━━━ Entries provided ━━━

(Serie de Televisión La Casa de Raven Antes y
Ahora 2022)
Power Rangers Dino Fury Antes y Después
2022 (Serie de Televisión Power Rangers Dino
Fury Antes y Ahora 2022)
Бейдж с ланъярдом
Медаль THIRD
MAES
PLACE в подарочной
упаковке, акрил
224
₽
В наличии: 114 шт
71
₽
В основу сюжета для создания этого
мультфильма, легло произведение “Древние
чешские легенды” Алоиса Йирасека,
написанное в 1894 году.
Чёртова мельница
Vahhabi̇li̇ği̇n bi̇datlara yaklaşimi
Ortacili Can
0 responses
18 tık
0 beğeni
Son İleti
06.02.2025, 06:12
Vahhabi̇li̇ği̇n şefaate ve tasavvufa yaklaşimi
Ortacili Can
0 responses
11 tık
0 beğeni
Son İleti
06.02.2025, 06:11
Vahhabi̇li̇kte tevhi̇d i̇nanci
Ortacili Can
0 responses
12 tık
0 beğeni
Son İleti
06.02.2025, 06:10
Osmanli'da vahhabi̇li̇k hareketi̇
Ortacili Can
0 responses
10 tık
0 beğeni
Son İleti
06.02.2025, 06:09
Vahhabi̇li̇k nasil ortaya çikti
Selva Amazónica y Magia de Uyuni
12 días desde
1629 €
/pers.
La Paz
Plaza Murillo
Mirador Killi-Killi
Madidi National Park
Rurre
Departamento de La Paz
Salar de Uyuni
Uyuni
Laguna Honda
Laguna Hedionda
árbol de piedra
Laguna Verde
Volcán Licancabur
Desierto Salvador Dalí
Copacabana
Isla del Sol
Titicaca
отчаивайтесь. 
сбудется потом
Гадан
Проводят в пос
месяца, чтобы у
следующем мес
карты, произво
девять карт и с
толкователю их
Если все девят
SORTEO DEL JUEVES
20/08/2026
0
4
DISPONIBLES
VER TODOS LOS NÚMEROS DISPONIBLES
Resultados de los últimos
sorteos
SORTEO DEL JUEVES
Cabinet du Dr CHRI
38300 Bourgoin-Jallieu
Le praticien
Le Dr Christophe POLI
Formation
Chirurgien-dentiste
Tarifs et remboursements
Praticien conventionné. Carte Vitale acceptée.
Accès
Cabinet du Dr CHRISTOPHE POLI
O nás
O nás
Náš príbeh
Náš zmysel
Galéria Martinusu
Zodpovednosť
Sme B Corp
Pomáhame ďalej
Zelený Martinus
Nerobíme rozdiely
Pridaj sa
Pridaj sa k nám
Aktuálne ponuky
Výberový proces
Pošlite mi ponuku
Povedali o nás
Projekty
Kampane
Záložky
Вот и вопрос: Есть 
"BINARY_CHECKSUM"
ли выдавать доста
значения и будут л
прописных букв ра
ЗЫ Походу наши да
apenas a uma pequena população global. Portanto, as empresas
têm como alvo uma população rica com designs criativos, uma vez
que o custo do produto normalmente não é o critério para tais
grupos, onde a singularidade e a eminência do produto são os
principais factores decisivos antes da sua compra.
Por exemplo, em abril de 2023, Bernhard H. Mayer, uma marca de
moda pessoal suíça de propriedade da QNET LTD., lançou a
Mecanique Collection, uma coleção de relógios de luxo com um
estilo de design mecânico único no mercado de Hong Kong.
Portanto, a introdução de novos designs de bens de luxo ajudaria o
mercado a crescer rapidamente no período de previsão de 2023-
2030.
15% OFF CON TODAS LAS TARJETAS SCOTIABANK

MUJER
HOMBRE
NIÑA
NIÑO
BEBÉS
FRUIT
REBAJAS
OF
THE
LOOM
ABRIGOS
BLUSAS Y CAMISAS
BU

━━━

(Directions for this task) The entries above hold the needed span. Transcribe exactly the lines from the one with "сбудется потом" to the one with "moda pessoal suíça", both included.

(Solution)
сбудется потом
Гадан
Проводят в пос
месяца, чтобы у
следующем мес
карты, произво
девять карт и с
толкователю их
Если все девят
SORTEO DEL JUEVES
20/08/2026
0
4
DISPONIBLES
VER TODOS LOS NÚMEROS DISPONIBLES
Resultados de los últimos
sorteos
SORTEO DEL JUEVES
Cabinet du Dr CHRI
38300 Bourgoin-Jallieu
Le praticien
Le Dr Christophe POLI
Formation
Chirurgien-dentiste
Tarifs et remboursements
Praticien conventionné. Carte Vitale acceptée.
Accès
Cabinet du Dr CHRISTOPHE POLI
O nás
O nás
Náš príbeh
Náš zmysel
Galéria Martinusu
Zodpovednosť
Sme B Corp
Pomáhame ďalej
Zelený Martinus
Nerobíme rozdiely
Pridaj sa
Pridaj sa k nám
Aktuálne ponuky
Výberový proces
Pošlite mi ponuku
Povedali o nás
Projekty
Kampane
Záložky
Вот и вопрос: Есть 
"BINARY_CHECKSUM"
ли выдавать доста
значения и будут л
прописных букв ра
ЗЫ Походу наши да
apenas a uma pequena população global. Portanto, as empresas
têm como alvo uma população rica com designs criativos, uma vez
que o custo do produto normalmente não é o critério para tais
grupos, onde a singularidade e a eminência do produto são os
principais factores decisivos antes da sua compra.
Por exemplo, em abril de 2023, Bernhard H. Mayer, uma marca de
moda pessoal suíça de propriedade da QNET LTD., lançou a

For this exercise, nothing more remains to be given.